View as a Replacement for Fragment

Reusability of user interface components in mobile app development is a nice goal, and can be achieved in a variety of ways. The most common approach involves the Fragment, while a less common (but still great) approach involves the simple View.

The classic example of reusability is the landscape tablet view. It's smart to design UI components (vagueness of the word "component" is intentional here) in such a way that they will look good in normal single-pane viewing and in two-pane viewing on a tablet in landscape orientation.

Our goal as Android developers is to write modular code such that a single complete class can be inserted anywhere with little extra work.

Specifically, we'd like to be able to add a View or collection of Views with some dynamic behavior into an existing View tree.

The typical solution is the Fragment. The Fragments API Guide explains:

You can think of a fragment as a modular section of an activity, which has its own lifecycle, receives its own input events, and which you can add or remove while the activity is running (sort of like a "sub activity" that you can reuse in different activities).
Fragments favor composition over inheritance. A Fragment is not itself a View, but rather a composition of Views (in its most common use case). This theoretically offers the developer some added flexibility, but I'm not sure if that's important in this case.

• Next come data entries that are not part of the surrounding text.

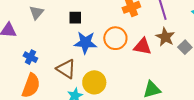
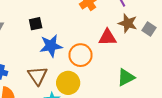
orange circle: (115, 38) -> (81, 55), moved
brown triangle: (66, 69) -> (38, 76), turned 35

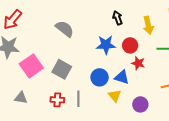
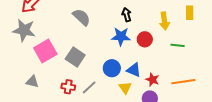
black arrow: (118, 18) -> (127, 15), moved
red star: (138, 63) -> (152, 80), moved
gray line: (78, 99) -> (89, 87), turned 42

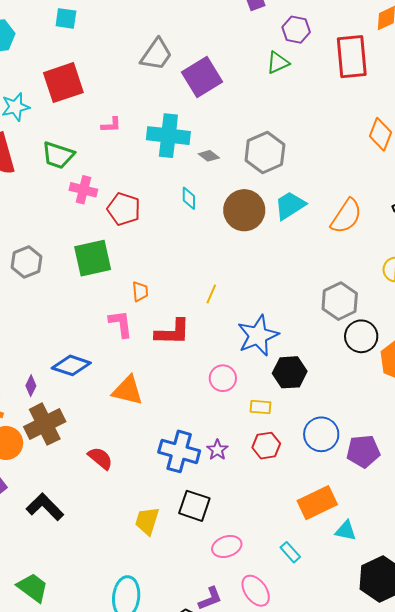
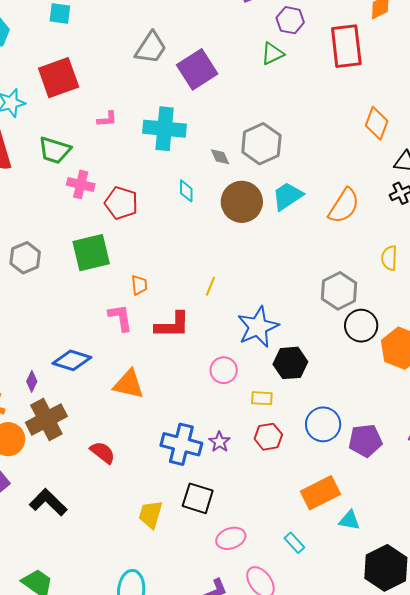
gray diamond: (209, 156) -> (220, 157), moved, turned 30

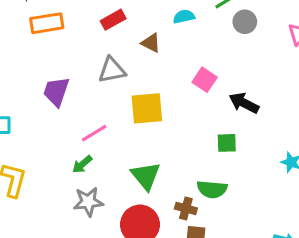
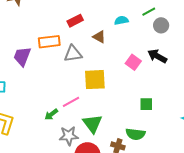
orange rectangle: (47, 23) -> (49, 42), moved
purple trapezoid: (56, 92) -> (22, 56), moved
black arrow: (244, 103) -> (157, 56), moved
pink line: (94, 133) -> (71, 102), moved
gray star: (88, 202) -> (69, 136), moved

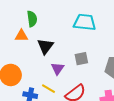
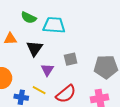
green semicircle: (32, 19) -> (29, 18), moved, turned 126
cyan trapezoid: (85, 22) -> (54, 25), moved

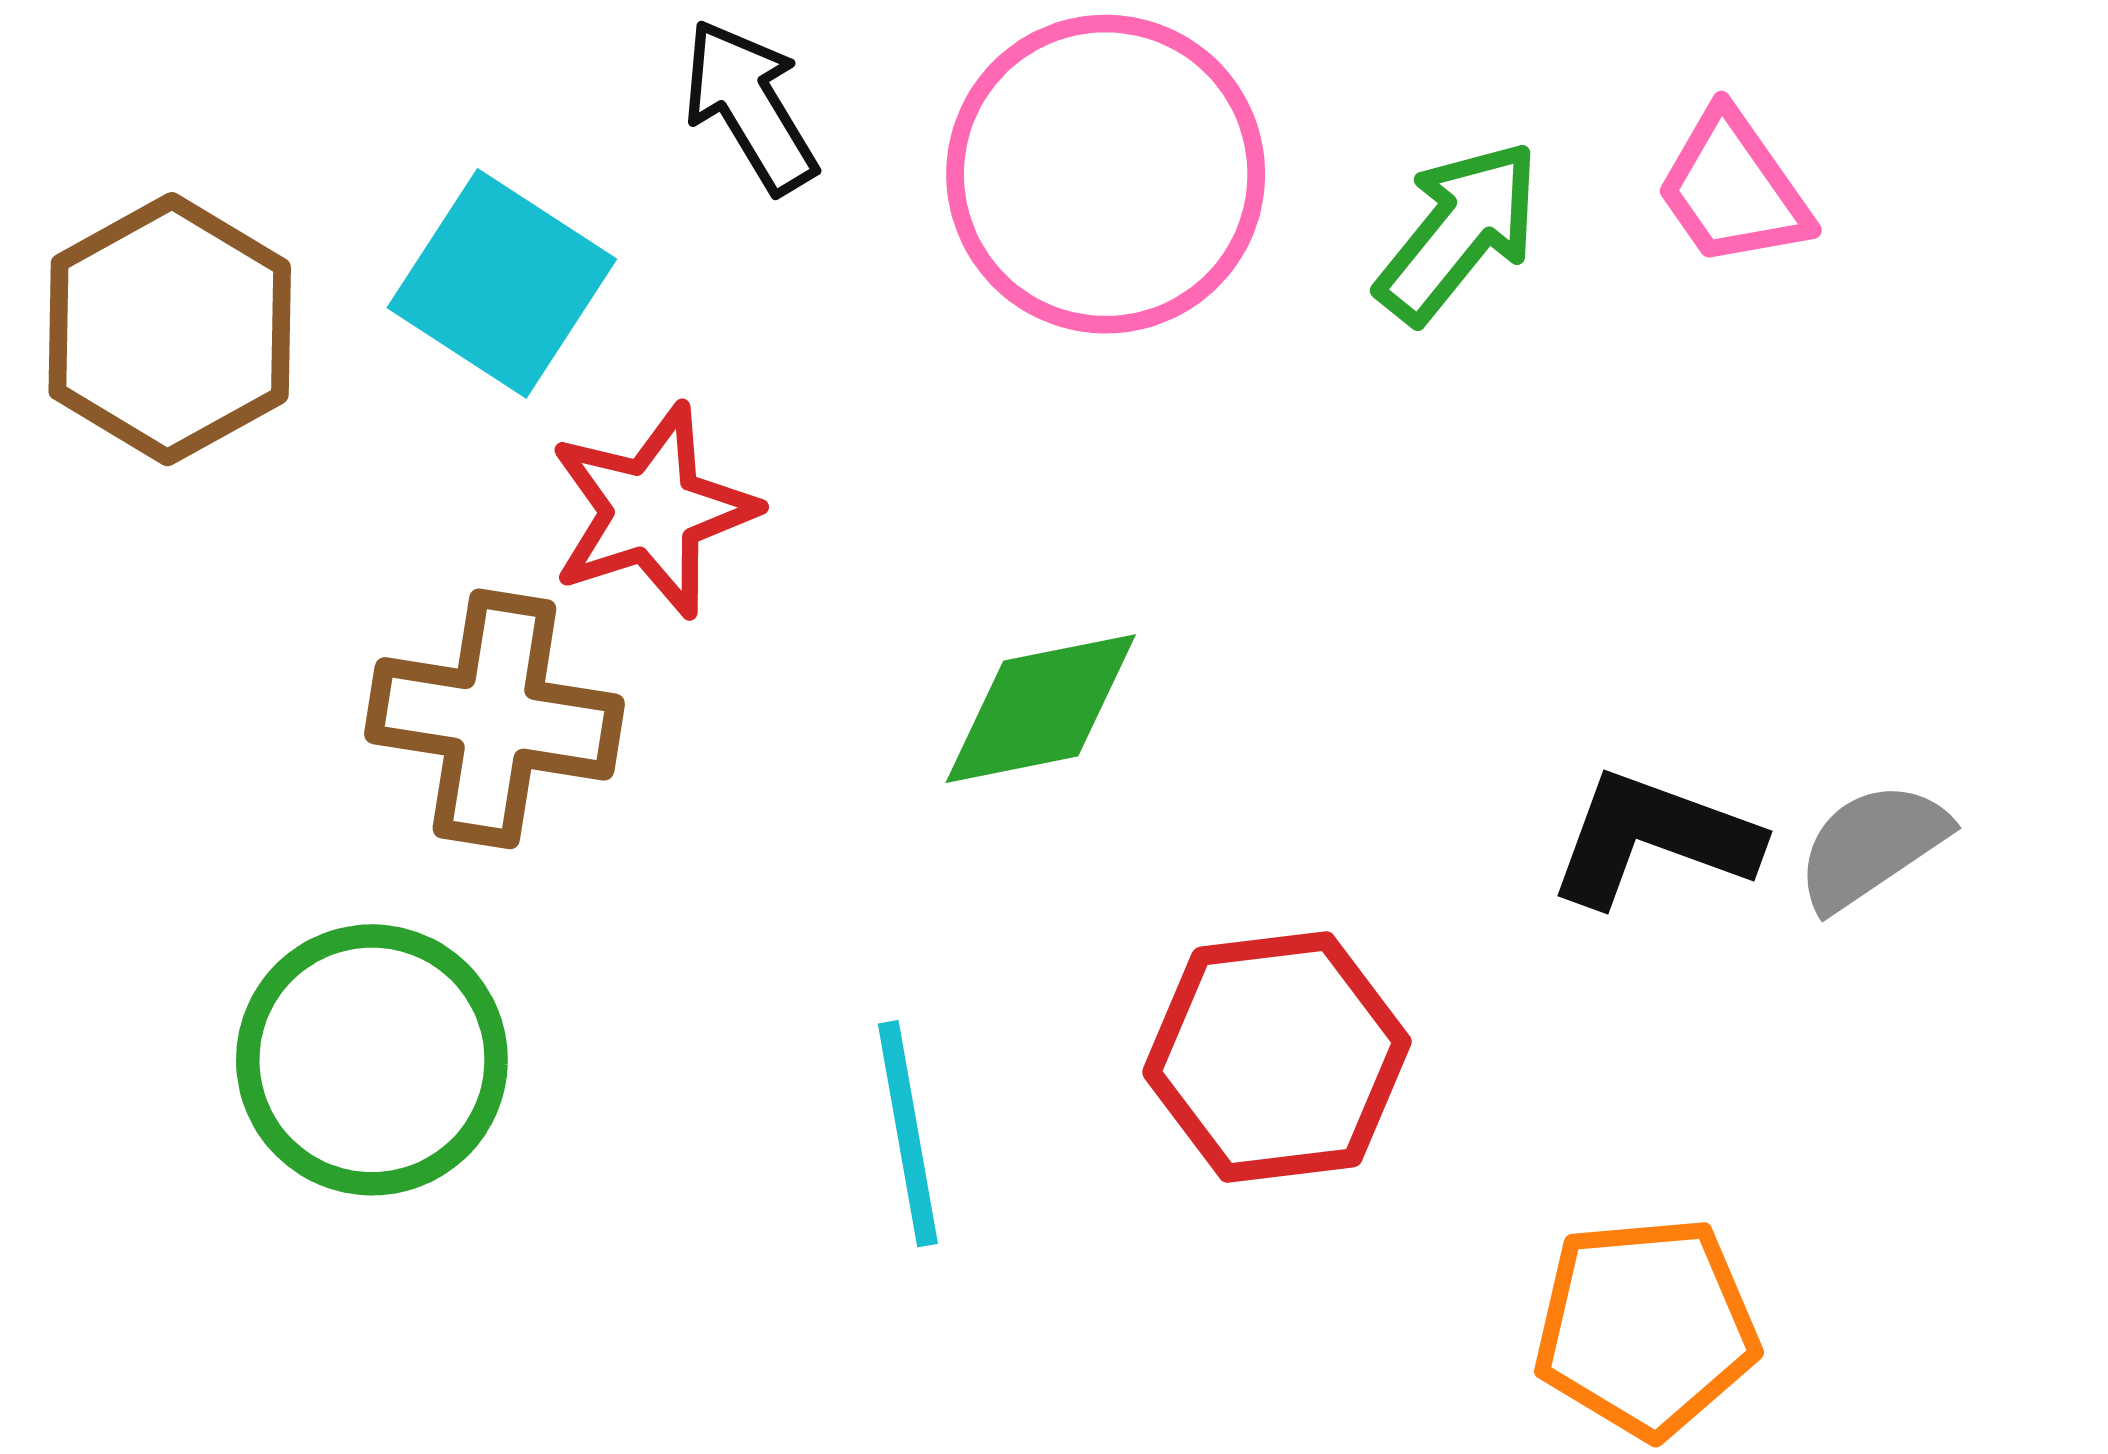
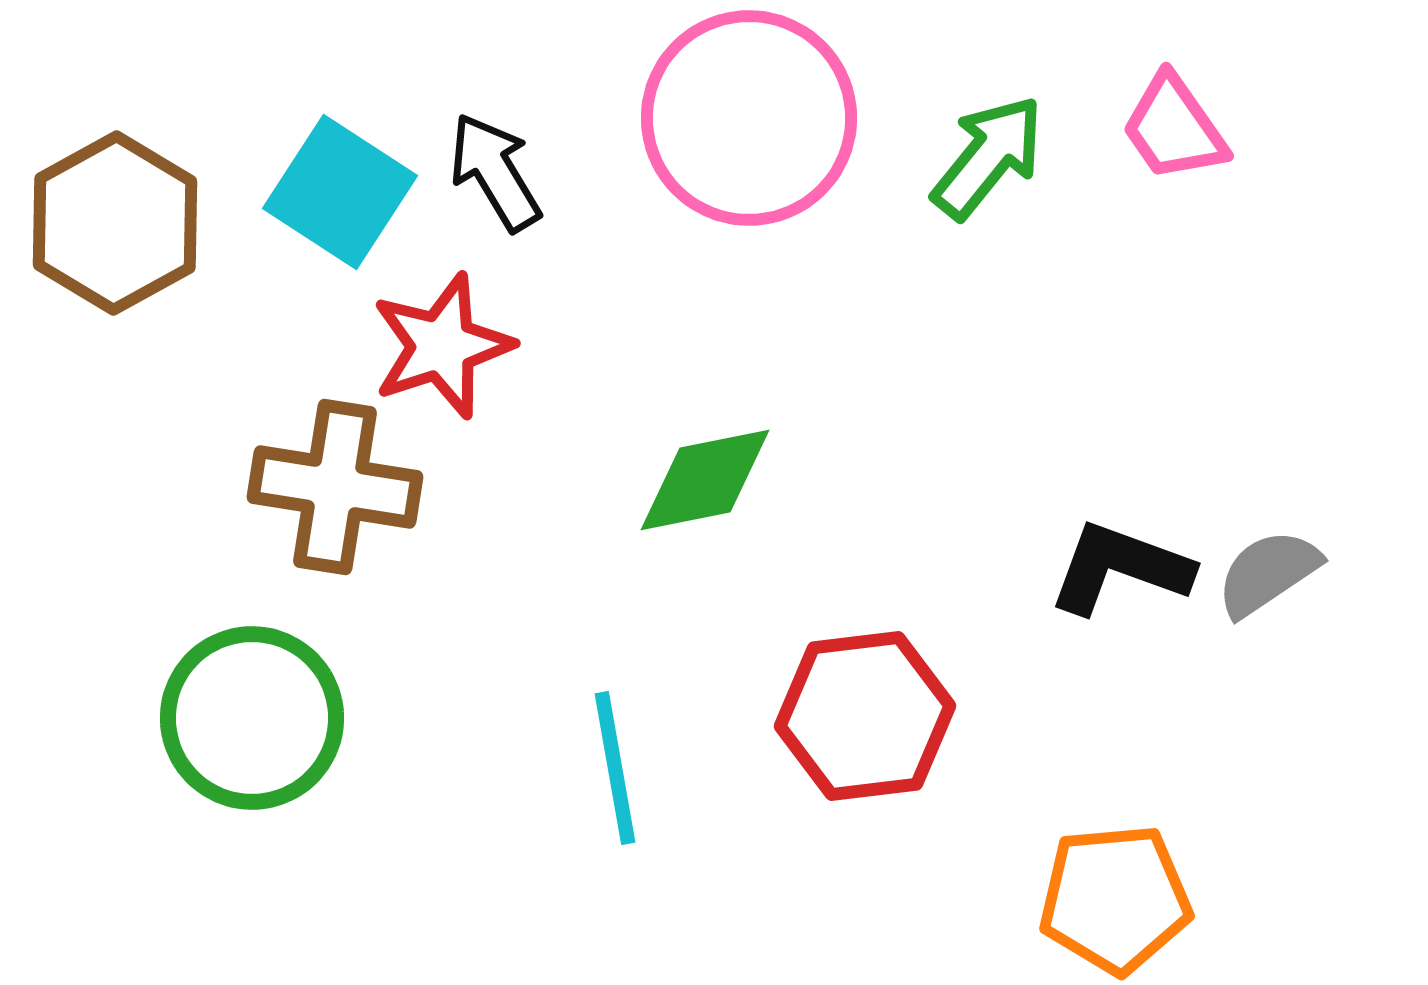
black arrow: (750, 106) -> (495, 172), moved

Additionally, Fragments have their own life cycles, though they are closely tied to the life cycles of their host Activities. This makes some things a bit more convenient -- for example, offering the developer a clearly defined place to set up and tear down View and model objects.

However, Fragments are unnecessary in what I believe to be their most common use case -- adding a view layout and its associated behavior to another layout.

For this use case, our alternative is to subclass View or one of its subclasses and use this class as our modular, reusable UI component.

In Fragments, we can perform object creation and configuration in onCreate(), onCreateView(), or onResume(). In Views, we can move this work to the View constructor, onAttachedToWindow(), or onFinishInflate(). We also have onDetachedFromWindow() as a replacement for onPause() or onDestroy().

Furthermore, we can create public methods in our custom View class to be called from the life cycle methods of the Activity in which it exists -- effectively binding the View and its instance variables to the Activity life cycle.

In Fragments, we can inflate a View from XML and return it in onCreateView(). In a custom View, we can also inflate a View from XML and add it with addView() if our custom View extends ViewGroup. To avoid an extra ViewGroup at the root of the inflated View, we can use the merge tag as its root element.

The result is a lightweight, modular, reusable UI component that lacks some of the heavier functionality of Fragments, but can probably still serve most use cases.